[Problem requirements] A complete answer includes every line below with the word "said".

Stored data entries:
= = = =

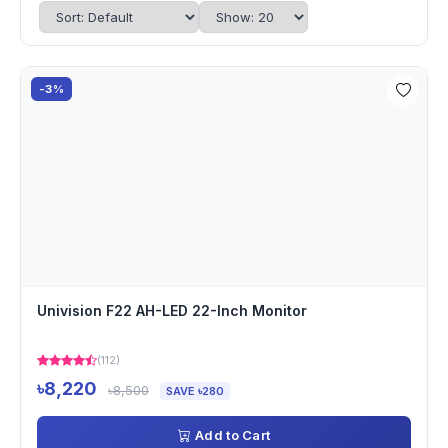
-3%
Univision F22 AH-LED 22-Inch Monitor
(112)
৳8,220
৳8,500
SAVE ৳280
Add to Cart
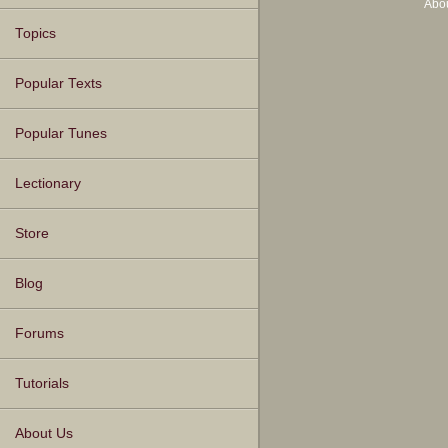
Abo
Topics
Popular Texts
Popular Tunes
Lectionary
Store
Blog
Forums
Tutorials
About Us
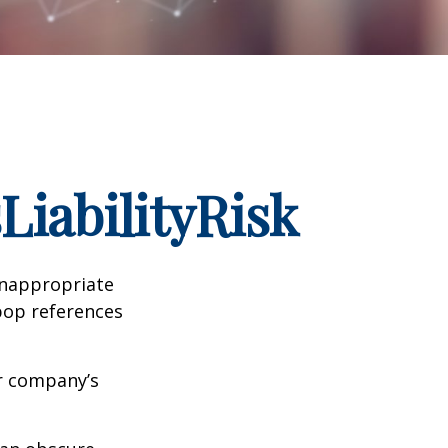
iabilityRisk
inappropriate
pop references
ur company’s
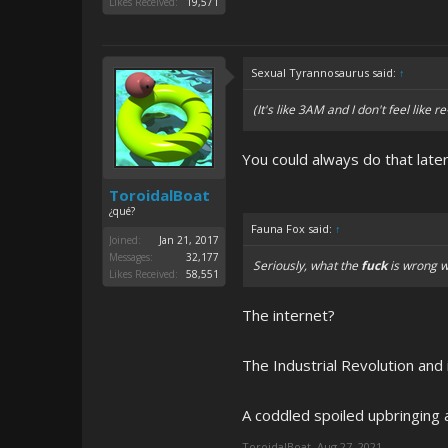
Likes Received:
19,571
Sexual Tyrannosaurus said:
↑
(It's like 3AM and I don't feel like 
You could always do that late
ToroidalBoat
¿qué?
Fauna Fox said:
↑
Joined:
Jan 21, 2017
Messages:
32,177
Seriously, what the
fuck
is wrong w
Likes Received:
58,551
The internet?
The Industrial Revolution and
A coddled spoiled upbringing 
ToroidalBoat
,
Aug 27, 2021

= = = =

[Written response]
Sexual Tyrannosaurus said:
Fauna Fox said:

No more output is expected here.